(DATA UNDER STUDY Opens)

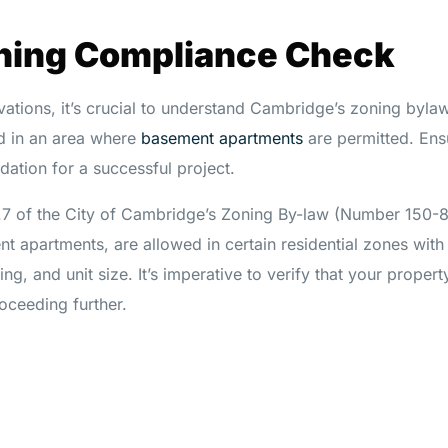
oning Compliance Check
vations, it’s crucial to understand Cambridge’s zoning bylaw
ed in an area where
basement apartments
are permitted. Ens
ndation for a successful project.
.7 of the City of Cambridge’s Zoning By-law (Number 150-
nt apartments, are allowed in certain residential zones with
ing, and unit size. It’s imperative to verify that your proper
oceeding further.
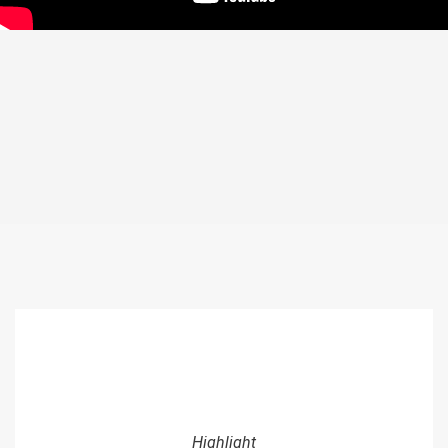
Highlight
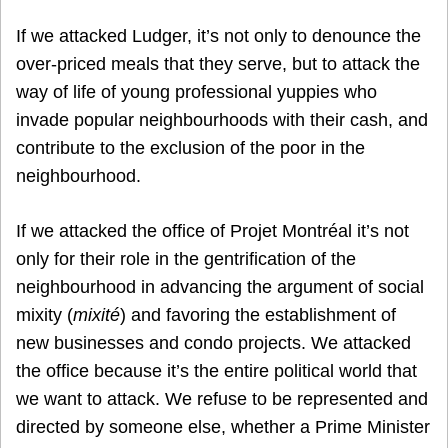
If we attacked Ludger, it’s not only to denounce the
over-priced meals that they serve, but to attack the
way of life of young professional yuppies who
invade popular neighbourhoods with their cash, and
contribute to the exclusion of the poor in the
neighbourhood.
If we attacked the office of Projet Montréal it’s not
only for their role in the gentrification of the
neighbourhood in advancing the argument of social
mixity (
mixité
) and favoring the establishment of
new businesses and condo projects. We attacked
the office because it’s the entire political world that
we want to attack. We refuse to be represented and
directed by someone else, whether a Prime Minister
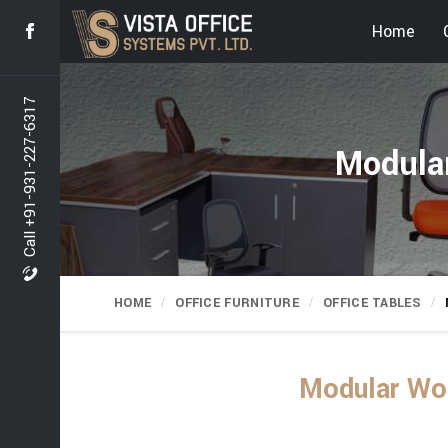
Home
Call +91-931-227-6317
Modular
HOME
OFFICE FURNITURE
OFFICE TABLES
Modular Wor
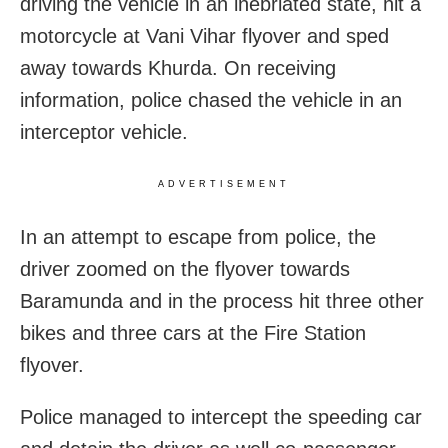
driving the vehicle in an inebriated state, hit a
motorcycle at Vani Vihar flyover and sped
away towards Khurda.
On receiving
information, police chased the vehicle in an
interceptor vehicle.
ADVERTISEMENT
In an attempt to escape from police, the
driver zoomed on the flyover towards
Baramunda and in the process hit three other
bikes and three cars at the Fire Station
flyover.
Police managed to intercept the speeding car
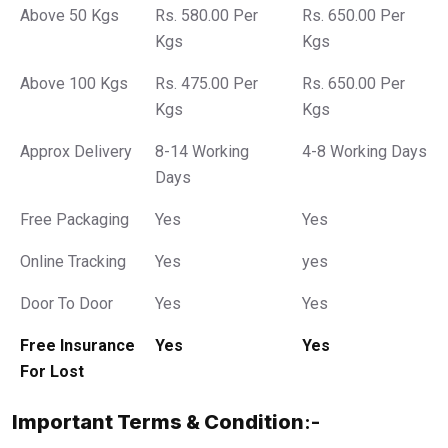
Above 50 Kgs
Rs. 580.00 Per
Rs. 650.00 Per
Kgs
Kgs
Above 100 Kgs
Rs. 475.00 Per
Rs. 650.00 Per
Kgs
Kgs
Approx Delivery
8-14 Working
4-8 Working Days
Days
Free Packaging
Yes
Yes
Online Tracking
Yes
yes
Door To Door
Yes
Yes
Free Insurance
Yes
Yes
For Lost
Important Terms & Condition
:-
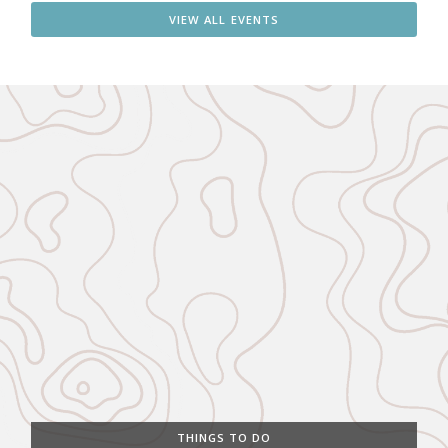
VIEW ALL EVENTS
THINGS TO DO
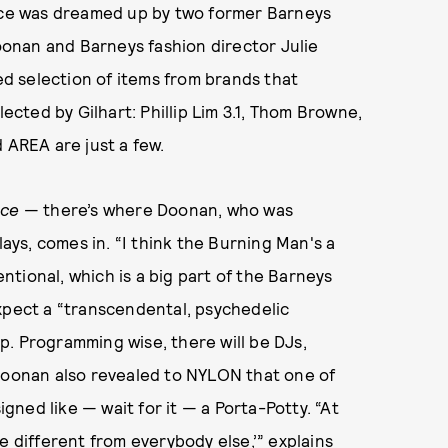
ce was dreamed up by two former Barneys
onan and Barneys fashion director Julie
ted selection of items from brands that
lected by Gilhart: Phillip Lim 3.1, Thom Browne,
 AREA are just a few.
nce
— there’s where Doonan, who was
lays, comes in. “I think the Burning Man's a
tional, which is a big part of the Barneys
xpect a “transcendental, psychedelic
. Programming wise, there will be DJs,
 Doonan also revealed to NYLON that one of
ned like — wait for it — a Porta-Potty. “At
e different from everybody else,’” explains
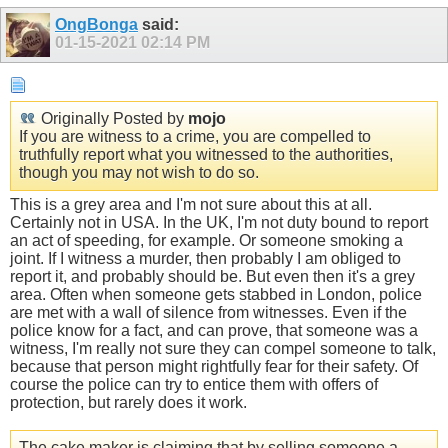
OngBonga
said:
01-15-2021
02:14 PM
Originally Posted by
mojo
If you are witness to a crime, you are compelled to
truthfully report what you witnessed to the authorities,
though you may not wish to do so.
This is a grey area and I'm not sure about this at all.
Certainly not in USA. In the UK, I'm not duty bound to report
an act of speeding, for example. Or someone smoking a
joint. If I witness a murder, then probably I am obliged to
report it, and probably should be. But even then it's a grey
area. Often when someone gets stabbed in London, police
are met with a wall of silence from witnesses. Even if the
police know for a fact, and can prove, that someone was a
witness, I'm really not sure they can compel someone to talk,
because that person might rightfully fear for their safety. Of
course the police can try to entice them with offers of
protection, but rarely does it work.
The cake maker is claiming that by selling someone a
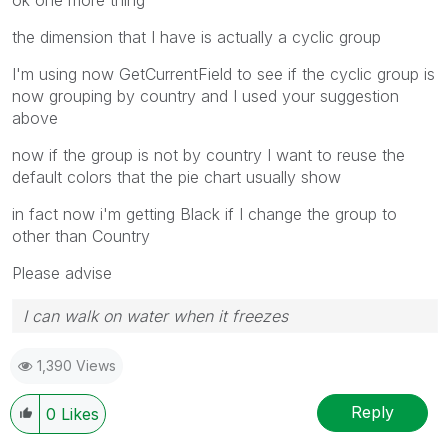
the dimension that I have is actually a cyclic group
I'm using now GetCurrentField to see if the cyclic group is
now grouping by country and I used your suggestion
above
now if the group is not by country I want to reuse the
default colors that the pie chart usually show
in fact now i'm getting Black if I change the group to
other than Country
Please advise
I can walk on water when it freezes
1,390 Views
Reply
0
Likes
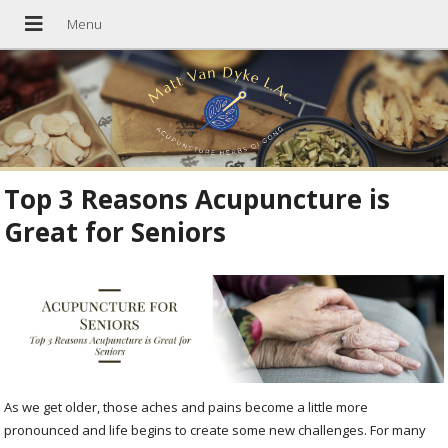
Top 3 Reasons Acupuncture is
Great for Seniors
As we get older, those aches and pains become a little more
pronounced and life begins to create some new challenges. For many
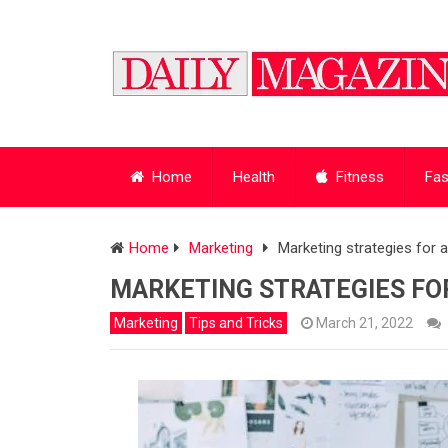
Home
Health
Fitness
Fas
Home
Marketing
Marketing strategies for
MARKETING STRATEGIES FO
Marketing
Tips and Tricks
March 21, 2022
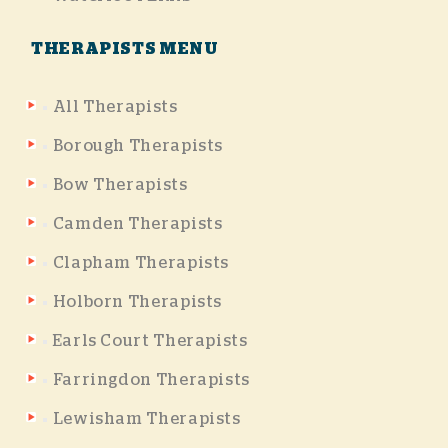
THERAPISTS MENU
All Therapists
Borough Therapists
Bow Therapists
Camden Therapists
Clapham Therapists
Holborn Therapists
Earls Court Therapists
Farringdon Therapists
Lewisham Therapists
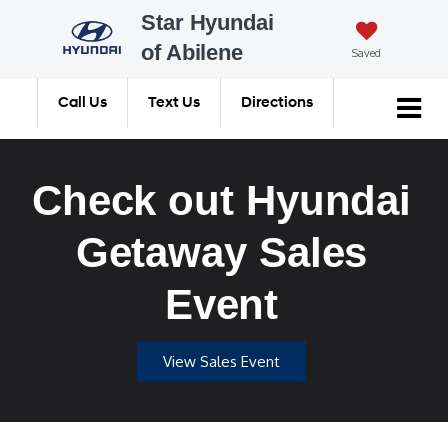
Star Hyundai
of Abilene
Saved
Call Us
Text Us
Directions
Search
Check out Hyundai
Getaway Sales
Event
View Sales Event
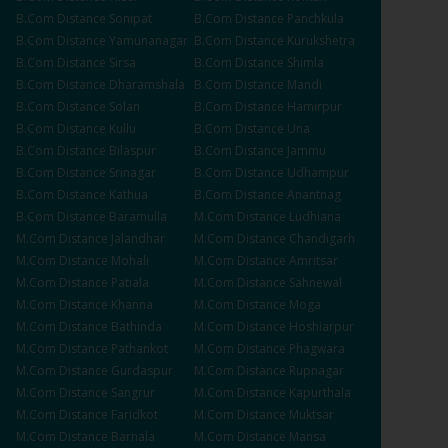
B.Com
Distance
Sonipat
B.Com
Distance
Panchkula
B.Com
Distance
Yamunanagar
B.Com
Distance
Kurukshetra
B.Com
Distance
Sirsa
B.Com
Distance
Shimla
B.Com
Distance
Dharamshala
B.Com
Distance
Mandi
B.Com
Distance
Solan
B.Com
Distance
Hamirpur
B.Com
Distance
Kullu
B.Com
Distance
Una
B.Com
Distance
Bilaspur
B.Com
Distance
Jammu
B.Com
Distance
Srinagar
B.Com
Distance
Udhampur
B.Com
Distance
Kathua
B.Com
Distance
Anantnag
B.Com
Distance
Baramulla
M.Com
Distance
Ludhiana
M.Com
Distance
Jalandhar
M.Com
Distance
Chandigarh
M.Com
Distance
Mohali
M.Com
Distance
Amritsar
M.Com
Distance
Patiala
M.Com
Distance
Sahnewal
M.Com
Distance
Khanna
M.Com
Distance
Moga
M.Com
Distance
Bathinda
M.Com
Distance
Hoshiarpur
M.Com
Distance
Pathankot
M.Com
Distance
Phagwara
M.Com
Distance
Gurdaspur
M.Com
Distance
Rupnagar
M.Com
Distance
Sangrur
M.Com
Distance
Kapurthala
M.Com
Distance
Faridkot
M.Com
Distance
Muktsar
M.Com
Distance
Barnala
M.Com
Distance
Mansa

(DATA UNDER STUDY Closes)

§ **DESCRIPTION OF THE TASK**
Set down all of the material above exactly as written, leaving the pictures out.

§ **OUTPUT OF THE EXERCISE**
oning Compliance Check
vations, it’s crucial to understand Cambridge’s zoning bylaw
ed in an area where
basement apartments
are permitted. Ens
ndation for a successful project.
.7 of the City of Cambridge’s Zoning By-law (Number 150-
nt apartments, are allowed in certain residential zones with
ing, and unit size. It’s imperative to verify that your proper
oceeding further.
Highlight
If we attacked Ludger, it’s not only to denounce the
over-priced meals that they serve, but to attack the
way of life of young professional yuppies who
invade popular neighbourhoods with their cash, and
contribute to the exclusion of the poor in the
neighbourhood.
If we attacked the office of Projet Montréal it’s not
only for their role in the gentrification of the
neighbourhood in advancing the argument of social
mixity (
mixité
) and favoring the establishment of
new businesses and condo projects. We attacked
the office because it’s the entire political world that
we want to attack. We refuse to be represented and
directed by someone else, whether a Prime Minister
Home
Call +91-931-227-6317
Modular
HOME
OFFICE FURNITURE
OFFICE TABLES
Modular Wor
driving the vehicle in an inebriated state, hit a
motorcycle at Vani Vihar flyover and sped
away towards Khurda.
On receiving
information, police chased the vehicle in an
interceptor vehicle.
ADVERTISEMENT
In an attempt to escape from police, the
driver zoomed on the flyover towards
Baramunda and in the process hit three other
bikes and three cars at the Fire Station
flyover.
Police managed to intercept the speeding car
Above 50 Kgs
Rs. 580.00 Per
Rs. 650.00 Per
Kgs
Kgs
Above 100 Kgs
Rs. 475.00 Per
Rs. 650.00 Per
Kgs
Kgs
Approx Delivery
8-14 Working
4-8 Working Days
Days
Free Packaging
Yes
Yes
Online Tracking
Yes
yes
Door To Door
Yes
Yes
Free Insurance
Yes
Yes
For Lost
Important Terms & Condition
:-
VIEW ALL EVENTS
THINGS TO DO
ce was dreamed up by two former Barneys
onan and Barneys fashion director Julie
ted selection of items from brands that
lected by Gilhart: Phillip Lim 3.1, Thom Browne,
 AREA are just a few.
nce
— there’s where Doonan, who was
lays, comes in. “I think the Burning Man's a
tional, which is a big part of the Barneys
xpect a “transcendental, psychedelic
. Programming wise, there will be DJs,
 Doonan also revealed to NYLON that one of
ned like — wait for it — a Porta-Potty. “At
e different from everybody else,’” explains
OngBonga
said:
01-15-2021
02:14 PM
Originally Posted by
mojo
If you are witness to a crime, you are compelled to
truthfully report what you witnessed to the authorities,
though you may not wish to do so.
This is a grey area and I'm not sure about this at all.
Certainly not in USA. In the UK, I'm not duty bound to report
an act of speeding, for example. Or someone smoking a
joint. If I witness a murder, then probably I am obliged to
report it, and probably should be. But even then it's a grey
area. Often when someone gets stabbed in London, police
are met with a wall of silence from witnesses. Even if the
police know for a fact, and can prove, that someone was a
witness, I'm really not sure they can compel someone to talk,
because that person might rightfully fear for their safety. Of
course the police can try to entice them with offers of
protection, but rarely does it work.
The cake maker is claiming that by selling someone a
the dimension that I have is actually a cyclic group
I'm using now GetCurrentField to see if the cyclic group is
now grouping by country and I used your suggestion
above
now if the group is not by country I want to reuse the
default colors that the pie chart usually show
in fact now i'm getting Black if I change the group to
other than Country
Please advise
I can walk on water when it freezes
1,390 Views
Reply
0
Likes
Top 3 Reasons Acupuncture is
Great for Seniors
As we get older, those aches and pains become a little more
pronounced and life begins to create some new challenges. For many
Home
Health
Fitness
Fas
Home
Marketing
Marketing strategies for
MARKETING STRATEGIES FO
Marketing
Tips and Tricks
March 21, 2022
THERAPISTS MENU
All Therapists
Borough Therapists
Bow Therapists
Camden Therapists
Clapham Therapists
Holborn Therapists
Earls Court Therapists
Farringdon Therapists
Lewisham Therapists
Star Hyundai
of Abilene
Saved
Call Us
Text Us
Directions
Search
Check out Hyundai
Getaway Sales
Event
View Sales Event
B.Com
Distance
Sonipat
B.Com
Distance
Panchkula
B.Com
Distance
Yamunanagar
B.Com
Distance
Kurukshetra
B.Com
Distance
Sirsa
B.Com
Distance
Shimla
B.Com
Distance
Dharamshala
B.Com
Distance
Mandi
B.Com
Distance
Solan
B.Com
Distance
Hamirpur
B.Com
Distance
Kullu
B.Com
Distance
Una
B.Com
Distance
Bilaspur
B.Com
Distance
Jammu
B.Com
Distance
Srinagar
B.Com
Distance
Udhampur
B.Com
Distance
Kathua
B.Com
Distance
Anantnag
B.Com
Distance
Baramulla
M.Com
Distance
Ludhiana
M.Com
Distance
Jalandhar
M.Com
Distance
Chandigarh
M.Com
Distance
Mohali
M.Com
Distance
Amritsar
M.Com
Distance
Patiala
M.Com
Distance
Sahnewal
M.Com
Distance
Khanna
M.Com
Distance
Moga
M.Com
Distance
Bathinda
M.Com
Distance
Hoshiarpur
M.Com
Distance
Pathankot
M.Com
Distance
Phagwara
M.Com
Distance
Gurdaspur
M.Com
Distance
Rupnagar
M.Com
Distance
Sangrur
M.Com
Distance
Kapurthala
M.Com
Distance
Faridkot
M.Com
Distance
Muktsar
M.Com
Distance
Barnala
M.Com
Distance
Mansa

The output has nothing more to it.